Abano Terme, Mimmo Cattarinich e la magia del fotografo di scena
Presentiamo un testo a firma di Antonio Di Mino, contributor di Elle Decor, sulla mostra fotografica BACKSTAGE. Mimmo Cattarinich e la magia del fotografo di scena in corso nel Veneto, in provincia di Padova, al Museo Villa Bassi Rathgeb di Abano Terme.
Nella Roma felliniana diretta nel 1972, un bellissimo Peter Gonzales Falcon giunge nella Capitale per la prima volta, smarrito e frastornato dal caos di una Stazione Termini colma di viaggiatori e piazzisti di ogni genere; il giovane diciassettenne – trascrizione autobiografica del regista al suo arrivo nella città eterna – finirà, da lì a poco, nel bel mezzo di una tipica cena estiva, durante la quale verrà sopraffatto da una babele di voci, situazioni e cliché gastronomici. In questo breve segmento del film non esiste una vera e propria trama, Fellini la mette in scena senza nessuno sviluppo “drammaturgico”; è solo gente che mangia e, forse proprio per questo, ci ipnotizza.
Scorrendo tra le sale della Villa Bassi Rathgeb di Abano Terme (Padova), mentre osservavo le quasi cento fotografie realizzate da Mimmo Cattarinich, pensavo a quel noto frammento cinematografico, alla sua ambizione del volerci raccontare qualcosa di più vero grazie a uno stratagemma registico; come se gli occhi di una misteriosa terza entità – oltre la regia e oltre gli attori – si muovessero nascosti e indisturbati per catturare quello spaccato di vita per noi, restituendolo secondo una prospettiva totalmente autentica e scevra di fiction. Quello che però in questo film possiamo considerare un espediente narrativo transitorio è, al contrario, un modello costante per chi, come Cattarinich, ha scelto per tutta la vita il mestiere di fotografo di scena, preferendo essere costantemente una comparabile terza entità esterna, incastrata tra attore e regista. In questa analogia si consuma quella che la stessa curatrice della mostra, Dominique Lora, definisce “La poetica dello sguardo nascosto” e che – nel campo cinematografico – si concretizza nella documentazione di un universo di situazioni poste esattamente dietro l’inflessibile architettura del sogno nel quale ogni regista vuole farci perdere e, anche in questo caso, dischiudendoci le porte di un’intima normalità, ci affascina.
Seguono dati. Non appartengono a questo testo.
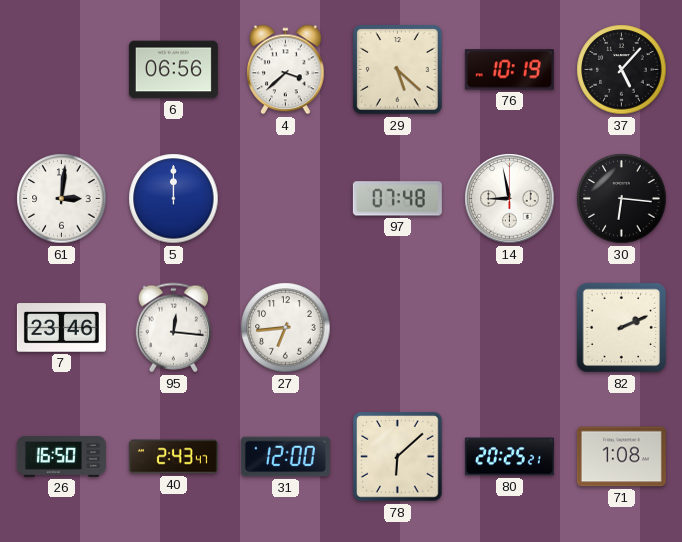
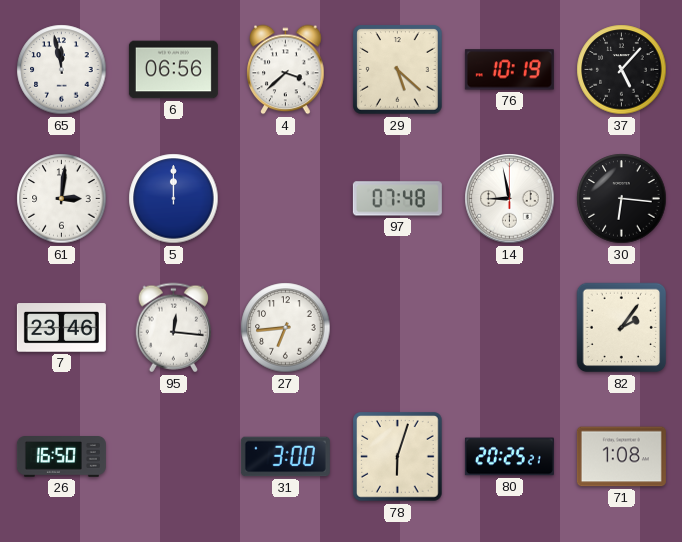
65: none -> 11:58
82: 2:11 -> 2:06
40: 2:43 -> none
31: 12:00 -> 3:00
78: 6:08 -> 6:03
Nato a Roma nel 1937, Domenico Cattarinich, rappresenta uno di quei professionisti di settore che meglio hanno saputo condividere questo mondo parallelo, altrimenti custodito nella memoria di soli addetti ai lavori. In circa 45 anni di attività il suo obiettivo si è posato, sicuro e istintivo, sui set di maestri quali Pier Paolo Pasolini, Ettore Scola e ancora Bernardo Bertolucci, Dino Risi, Marco Ferreri e dello stesso Federico Fellini, regista per il quale nutriva profonda ammirazione e di cui, per un caso fortuito – una chiamata inaspettata per sostituire il fotografo dell’episodio Toby Dammit – diventa lo still photographer ufficiale di Tre Passi Nel Delirio e Satyricon, entrambi girati nel 1968, ma anche di Amarcord, Casanova, i più recenti E la nave va, Ginger e Fred, La voce della luna e addirittura la stessa Roma.
All’ordinato svolgimento cronologico della mostra si aggiunge anche una raffinata linea di dialogo con il suo prezioso contenitore. La Villa-Museo Bassi Rathgeb, infatti, non si limita ad esserne cornice ma interagisce attivamente con essa amplificandone la lettura: con la sua collezione di più di quattrocento opere, molte delle quali dedicate proprio al ritratto, la volontà è, innazitutto, quella di costruire un’ideale “ponte” con le molte soggettive di Cattarinich. A questa ricerca di continuità tematica se ne aggiunge, un altra di carattere curatoriale; la totalità delle sale del piano terra, caratterizzate da una serie di affreschi cinquecenteschi e seicenteschi a tema biblico-mitologico – quasi tutti ispirati ad alcuni racconti della Genesi e delle Metamorfosi di Ovidio – grazie alla loro divisione per stanze e contenuti, divengono una sorta di ipertesto visivo a servizio della curatrice, indirizzandola verso un allestimento per gruppi fotografici assonanti.
Mimmo Cattarinich e la magia del fotografo di scena ci coinvolge in storie dentro le storie, narrandoci per immagini ciò che non è stata mai finzione bensì intensa ed emozionante realtà.